Но прогулки не могли вернуть ему утраченный покой, а были лишь новой формой бегства, безрадостного отступления с занятых недругом рубежей. Что–то словно набухло и почернело в небе над Граньером, будто закружилась над окрестными вершинами стая воронья, готовая с хищным клекотом обрушиться вниз, на головы горожан, и тень этой стаи легла на мостовые, приглушила краски, сделала все вокруг неприветливым и чужим. Пытаясь прийти в себя после пережитого кошмара, Берцеллиус заглядывал в курзалы и кафе, подолгу простаивал у витрин, но ничто больше не радовало его глаз, и оттого инженеру казалось, что вместе с лучом немцы создали машину, изливающую в его мир подавленность, уныние и тоску.
Снегопады к этому времени прекратились, и туристическая часть Граньера снова ожила, закружилась в дансингах под открытым небом и на летних террасах гостиниц, где возобновились шумные вечеринки. Атмосфера праздника царила и в ресторанах. Накануне во все заведения на авеню Октодюр завезли новые американские музыкальные автоматы, и публика развлекала себя бросанием в звонкую бездну мелких монет, прораставших в громоздком ящике популярными джазовыми мотивами. С автоматами состязались гастролирующие джаз–бэнды, игравшие в «Женеве» и других помпезных отелях мелодии Дюка Эллингтона и Каунта Бейси.

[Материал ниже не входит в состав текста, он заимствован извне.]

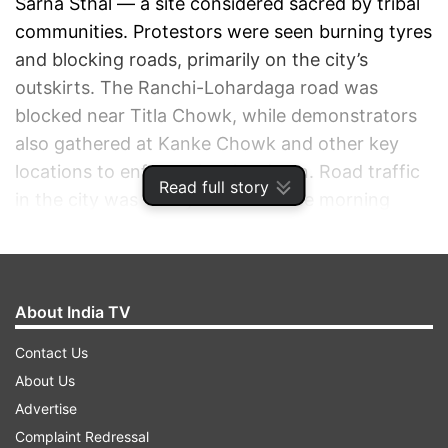
Sarna Sthal — a site considered sacred by tribal
communities. Protestors were seen burning tyres
and blocking roads, primarily on the city’s
outskirts. The Ranchi-Lohardaga road was
blocked near Titla Chowk, while demonstrators
also gathered at Kanke Chowk and other key
locations to enforce the shutdown. Road traffic
Read full story
in the city was visibly thinner in the morning
compared to usual days, as the bandh call
impacted daily movement.
About India TV
ADVERTISEMENT
Contact Us
About Us
Advertise
Complaint Redressal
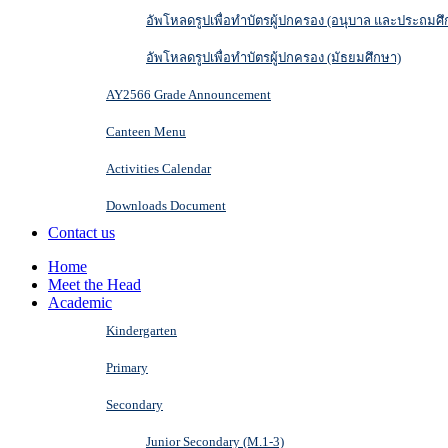
อัพโหลดรูปเพื่อทำบัตรผู้ปกครอง (อนุบาล และประถมศึ
อัพโหลดรูปเพื่อทำบัตรผู้ปกครอง (มัธยมศึกษา)
AY2566 Grade Announcement
Canteen Menu
Activities Calendar
Downloads Document
Contact us
Home
Meet the Head
Academic
Kindergarten
Primary
Secondary
Junior Secondary (M.1-3)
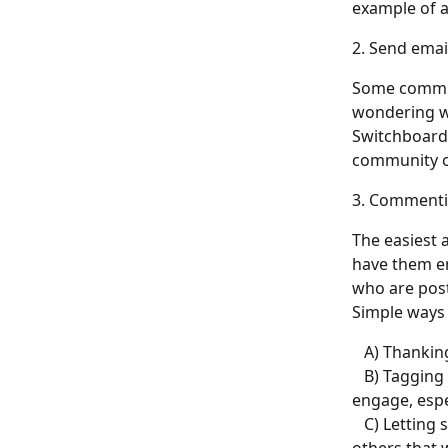
example of a
2. Send emai
Some communi
wondering w
Switchboard 
community o
3. Commenti
The easiest 
have them en
who are post
Simple ways 
   A) Thanki
   B) Taggin
engage, espe
   C) Lettin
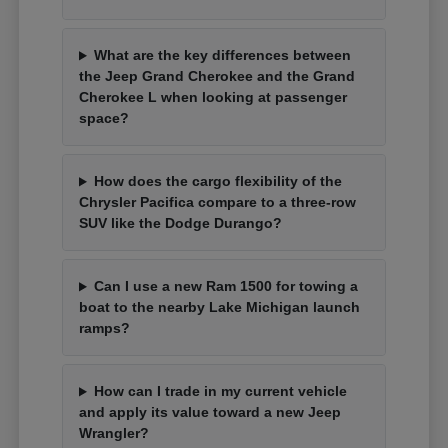
What are the key differences between
the Jeep Grand Cherokee and the Grand
Cherokee L when looking at passenger
space?
How does the cargo flexibility of the
Chrysler Pacifica compare to a three-row
SUV like the Dodge Durango?
Can I use a new Ram 1500 for towing a
boat to the nearby Lake Michigan launch
ramps?
How can I trade in my current vehicle
and apply its value toward a new Jeep
Wrangler?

Теперь Берцеллиус смотрел на жизнь отдыхающих с осуждением. Они беспечно проводили время, пока там, по ту сторону Альп, свора немецких генералов, склонившись над беззащитным глобусом, строила планы по завоеванию мира, и никому из этих свингующих богачей не было дела до надвигающейся беды.
Страшная тень побежала по лицу земли, и он, Берцеллиус, был первым, кто столкнулся с этой нечеловеческой силой и дал ей отпор. В последнее инженер отчаянно хотел верить. Одержав победу в схватке с лучом, он надеялся, что немцы оценили его стойкость и потеряли к нему интерес.

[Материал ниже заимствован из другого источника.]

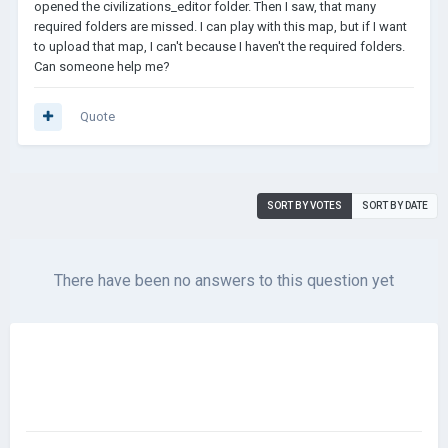
opened the civilizations_editor folder. Then I saw, that many
required folders are missed. I can play with this map, but if I want
to upload that map, I can't because I haven't the required folders.
Can someone help me?
Quote
SORT BY VOTES
SORT BY DATE
There have been no answers to this question yet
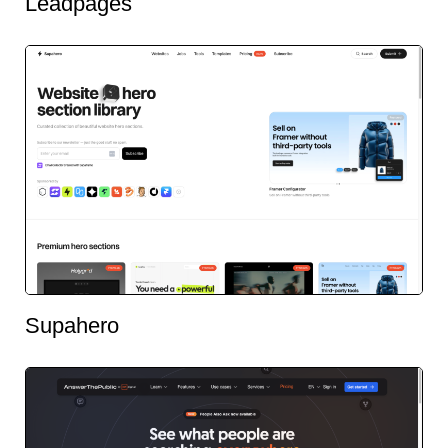
Leadpages
Supahero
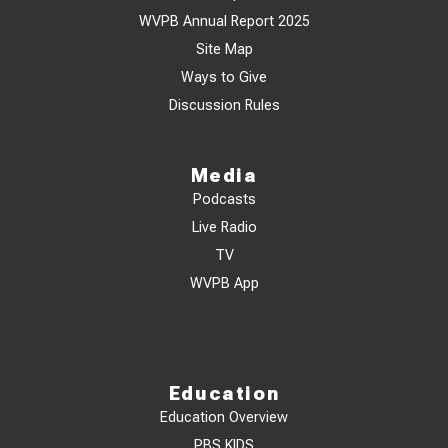
WVPB Annual Report 2025
Site Map
Ways to Give
Discussion Rules
Media
Podcasts
Live Radio
TV
WVPB App
Education
Education Overview
PBS KIDS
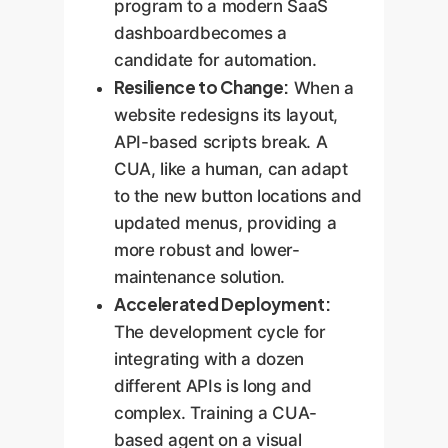
program to a modern SaaS
dashboardbecomes a
candidate for automation.
Resilience to Change:
When a
website redesigns its layout,
API-based scripts break. A
CUA, like a human, can adapt
to the new button locations and
updated menus, providing a
more robust and lower-
maintenance solution.
Accelerated Deployment:
The development cycle for
integrating with a dozen
different APIs is long and
complex. Training a CUA-
based agent on a visual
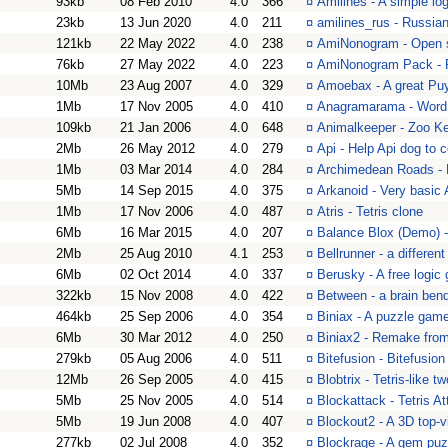
93kb
08 Feb 2010
4.0
366
¤
Amilines - A simple lo
23kb
13 Jun 2020
4.0
211
¤
amilines_rus - Russian
121kb
22 May 2022
4.0
238
¤
AmiNonogram - Open 
76kb
27 May 2022
4.0
223
¤
AmiNonogram Pack - P
10Mb
23 Aug 2007
4.0
329
¤
Amoebax - A great Pu
1Mb
17 Nov 2005
4.0
410
¤
Anagramarama - Word p
109kb
21 Jan 2006
4.0
648
¤
Animalkeeper - Zoo K
2Mb
26 May 2012
4.0
279
¤
Api - Help Api dog to c
1Mb
03 Mar 2014
4.0
284
¤
Archimedean Roads - Fr
5Mb
14 Sep 2015
4.0
375
¤
Arkanoid - Very basi
1Mb
17 Nov 2006
4.0
487
¤
Atris - Tetris clone
6Mb
16 Mar 2015
4.0
207
¤
Balance Blox (Demo) -
2Mb
25 Aug 2010
4.1
253
¤
Bellrunner - a differen
6Mb
02 Oct 2014
4.0
337
¤
Berusky - A free logic
322kb
15 Nov 2008
4.0
422
¤
Between - a brain ben
464kb
25 Sep 2006
4.0
354
¤
Biniax - A puzzle gam
6Mb
30 Mar 2012
4.0
250
¤
Biniax2 - Remake from
279kb
05 Aug 2006
4.0
511
¤
Bitefusion - Bitefusio
12Mb
26 Sep 2005
4.0
415
¤
Blobtrix - Tetris-like 
5Mb
25 Nov 2005
4.0
514
¤
Blockattack - Tetris 
5Mb
19 Jun 2008
4.0
407
¤
Blockout2 - A 3D top-v
277kb
02 Jul 2008
4.0
352
¤
Blockrage - A gem puz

Но безумие не ослабило свою хватку. Страх, посеянный телеграммой, лишь на время отступил, чтобы уже совсем скоро дать свежие всходы.

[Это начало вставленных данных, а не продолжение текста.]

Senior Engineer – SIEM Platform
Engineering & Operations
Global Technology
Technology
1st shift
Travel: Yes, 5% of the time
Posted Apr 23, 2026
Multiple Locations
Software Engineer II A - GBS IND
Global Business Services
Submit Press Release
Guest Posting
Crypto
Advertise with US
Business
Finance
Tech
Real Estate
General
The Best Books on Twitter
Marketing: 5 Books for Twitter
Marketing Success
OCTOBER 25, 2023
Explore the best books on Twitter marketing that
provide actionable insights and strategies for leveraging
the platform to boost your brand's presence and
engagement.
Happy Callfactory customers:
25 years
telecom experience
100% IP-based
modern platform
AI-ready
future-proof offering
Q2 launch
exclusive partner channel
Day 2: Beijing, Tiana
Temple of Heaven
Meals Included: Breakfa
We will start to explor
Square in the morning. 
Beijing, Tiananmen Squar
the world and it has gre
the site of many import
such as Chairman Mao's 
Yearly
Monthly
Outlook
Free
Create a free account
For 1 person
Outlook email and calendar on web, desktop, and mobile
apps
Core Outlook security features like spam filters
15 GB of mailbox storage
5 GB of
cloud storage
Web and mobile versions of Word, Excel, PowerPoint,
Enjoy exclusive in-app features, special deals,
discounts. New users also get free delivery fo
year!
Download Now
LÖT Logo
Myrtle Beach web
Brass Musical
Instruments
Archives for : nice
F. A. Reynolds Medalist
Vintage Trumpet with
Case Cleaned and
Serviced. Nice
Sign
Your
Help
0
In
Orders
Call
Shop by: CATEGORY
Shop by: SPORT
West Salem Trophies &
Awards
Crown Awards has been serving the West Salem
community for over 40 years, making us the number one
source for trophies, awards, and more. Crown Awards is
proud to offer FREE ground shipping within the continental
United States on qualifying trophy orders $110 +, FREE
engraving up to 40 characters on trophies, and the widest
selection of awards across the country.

Однажды вечером Берцеллиус увидел у «Голубой сороки» рослого пышноусого пьянчугу в облезлой бобровой шубе и понял, что это Зендерс. Отсутствие сходства лишь подтверждало догадку — для Абвера такая маскировка была плевым делом. Покачиваясь, пьянчуга курил и громко старательно икал, будто заколачивал нутром маленькие невидимые сваи, отчего амплитуда его покачиваний все возрастала, а зажатая в неверных пальцах сигарета роняла в чернильный сумрак гаснущий на лету пепел. Во всем его облике было что–то до того непоправимо, до того головокружительно отталкивающее, что в помраченном сознании инженера сам собой возник образ ненавистного немца. Пьянчуга тогда не последовал за ним, а остался стоять, испуская в морозный воздух густой алкогольный пар, но этой невольной ассоциации оказалось достаточно, чтобы мысль о загримированном капитане, прибывшем шпионить за ним в Граньер, прочно засела у Берцеллиуса в голове.
Прошло два тревожных, полных гнетущего ожидания дня, и Зендерс явился снова. Теперь уже — в образе билетера на станции железной дороги, субтильного, чуть сутуловатого служащего лет сорока, сидевшего за столом кассы дальнего следования. Бог знает, почему Берцеллиус забрел туда — он этого не помнил, но зато запомнил он плотоядный блеск в отвратительно–голубых глазах фальшивого билетера, ледяной, пристальный взгляд, которым тот обдал инженера, оторвавшись от своих бумаг. Все в наружности Зендерса было почти настоящим — и матовая кокарда на форменной синей фуражке, и рыжеватые с проседью усы, и жест, которым он лениво сгреб в кассу звонкую мелочь, протягивая старику–датчанину лиловый билет, и только взгляд выдал капитана с головой. Берцеллиус незаметно ретировался: шумная чета англичан, подошедшая спросить, как им лучше добраться до Инсбрука, отвлекла шпиона, но призрак продолжил чудовищно разбухать, все более настойчиво заполняя собой действительность.